Iran Times

US may get to seize Iran’s skyscraper on 5th Avenue

GOING, GOING— This is the 36-story skyscraper that Iran owns on Fifth Avenue in Manhattan.  But it probably won’t own it much longer.
GOING, GOING— This is the 36-story skyscraper that Iran owns on Fifth Avenue in Manhattan. But it probably won’t own it much longer.

September 20-2013

A federal judge says the US government might be able to seize a 36-story Fifth Avenue office tower worth hundreds of millions of dollars because a part owner acted as a front for Iran and a funnel through which to sneak US funds illegally to Iran’s Bank Melli.

The seizure might turn out to be good for the Islamic Republic, because that would likely prevent US “victims of terrorism” from being able to seize it and keep it permanently out of Iran’s hands.

US District Judge Katherine Forrest ruled Monday that Assa Corp. violated the US trade embargo against Iran.  And she ridiculed Iranian claims in a harsh manner not usually used by judges.

The US filed suit to seize the building, at 650 Fifth Avenue, in 2008. Forrest said Assa Co. was a shell company that violated money laundering laws by transferring funds to Bank Melli, Iran’s national bank.

“The court has found that, based on the incontrovertible record evidence, Assa was—and is—a front for Bank Melli, and thus a front for the government of Iran,” Forrest wrote in her 82-page decision.

Built in the late 1970s, the building is estimated to be worth over half a billion dollars.

The US government argued that the Alavi Foundation’s sole partner in the ownership of the building, Assa Co., was a shell company fronting for a secret interest held by the state-owned Bank Melli.

The judge agreed that monetary transfers by Assa to Bank Melli violated money laundering statutes.

“There is substantial, un-contradicted evidence that Assa is owned and controlled by Bank Melli, and that Bank Melli is wholly owned and controlled by Iran,” the judge said.

She rejected Alavi’s “core defense,” that a jury should decide whether the foundation knew that Assa was controlled by Iran between 1995, when providing services to Iran became illegal, and the 2008 date of the lawsuit. She said that many of the Alavi board members who were indisputably involved in the creation of Assa as a front for Bank Melli in 1989 remained with or returned to positions with Alavi after 1995.

The Alavi Foundation is the Islamic Republic’s name for the organization that took over the assets of the Shah’s Pahlavi Foundation after the 1979 revolution.

“The Government argues that Alavi asserts a sort of collective amnesia,” the judge said. “The court finds the analogy apt and its reality implausible. No rational juror could believe in such extraordinary amnesia.”

She wrote, “There is a far broader violation—one that involves not simply an unknowing and innocent provision of services to Iran, but providing those services to assist Iran by shielding and concealing Iranian assets.”

The ruling on the Fifth Avenue building does not address seven other properties around the country that are in Alavi’s name only.  Those properties include mosques and Islamic schools.
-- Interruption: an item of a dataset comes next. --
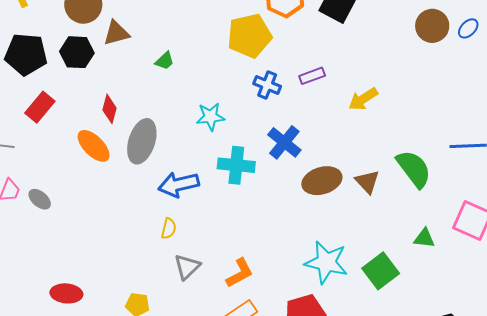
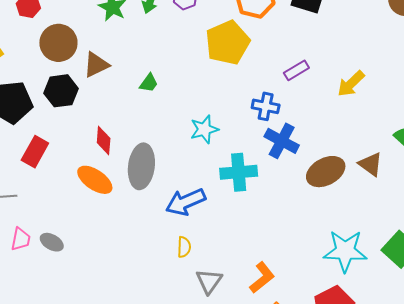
blue cross: (267, 85) -> (266, 106), moved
The foundation said it was “obviously disappointed” with the judge’s decision granting partial summary judgment against it. It said it disagreed with the court’s analysis of the facts and the law and intended to appeal.

“The Foundation was ready for trial and is disappointed that it did not have the opportunity to rebut the Government evidence before a jury,” Alavi said.
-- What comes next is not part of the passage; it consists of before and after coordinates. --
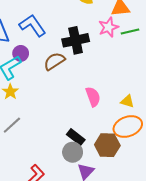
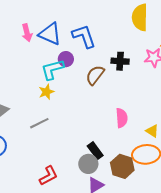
black cross: (76, 40) -> (120, 61), size x0.7
brown semicircle: (54, 61) -> (95, 75), turned -35

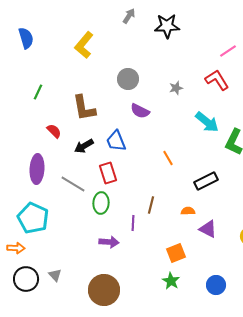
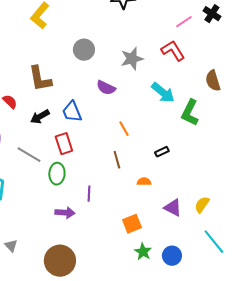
gray star: (176, 88) -> (132, 59), size x1.6
purple semicircle: (140, 111) -> (106, 88), moved
black rectangle: (206, 181) -> (162, 152), size x0.6
brown line: (151, 205) -> (117, 160), moved, turned -30
purple triangle: (208, 229) -> (173, 208), moved
green star: (171, 281) -> (143, 252), moved

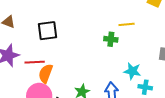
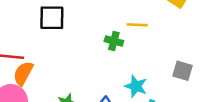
black square: (48, 31) -> (52, 18), moved

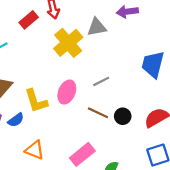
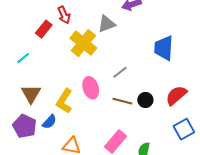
pink ellipse: (67, 92) -> (91, 88), turned -30
yellow L-shape: (36, 101) -> (64, 101), turned 60

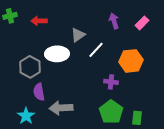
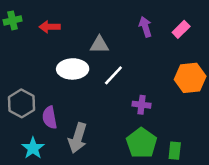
gray triangle: (78, 35) -> (99, 45), turned 35
white line: (96, 50) -> (113, 75), moved
orange hexagon: (131, 61) -> (190, 78), moved
gray hexagon: (30, 67) -> (22, 103), moved
gray arrow: (61, 108) -> (78, 138), turned -70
The judge, in her opinion, said the building was subject to forfeiture on the money laundering accusations described by the US government.
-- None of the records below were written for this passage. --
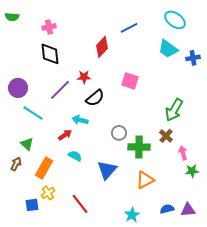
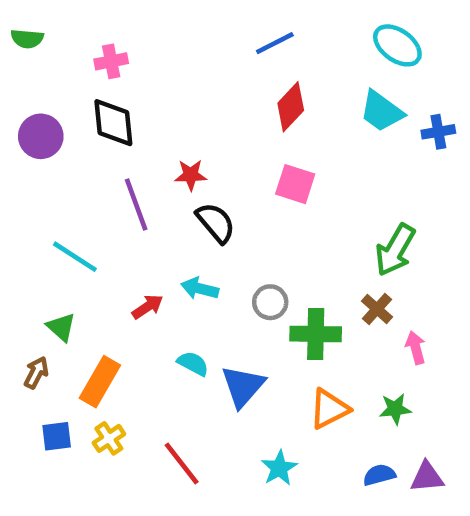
blue line: (129, 28) -> (275, 43), moved
red diamond: (102, 47) -> (291, 107), moved
purple circle: (18, 88) -> (41, 136), moved
purple line: (60, 90) -> (136, 204), turned -65
black semicircle: (95, 98) -> (216, 223), turned -90
cyan arrow: (80, 120) -> (200, 289), moved
cyan semicircle: (75, 156) -> (193, 364), moved
green star: (192, 171) -> (395, 409), moved
blue square: (32, 205) -> (57, 436), moved
cyan star: (132, 215) -> (279, 468), moved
“The alleged money laundering occurred when the partnership, Alavi, and Assa Corp. distributed the rent with the intent to conceal that it was meant for the benefit of the Iranian government and caused partnership funds to be transferred abroad,” she wrote. “Having engaged in a money laundering violation, the entirety of the 650 Fifth Avenue Building—the business premises—and all of the associated bank accounts are subject to forfeiture — even if they were not used in the money laundering offense itself.”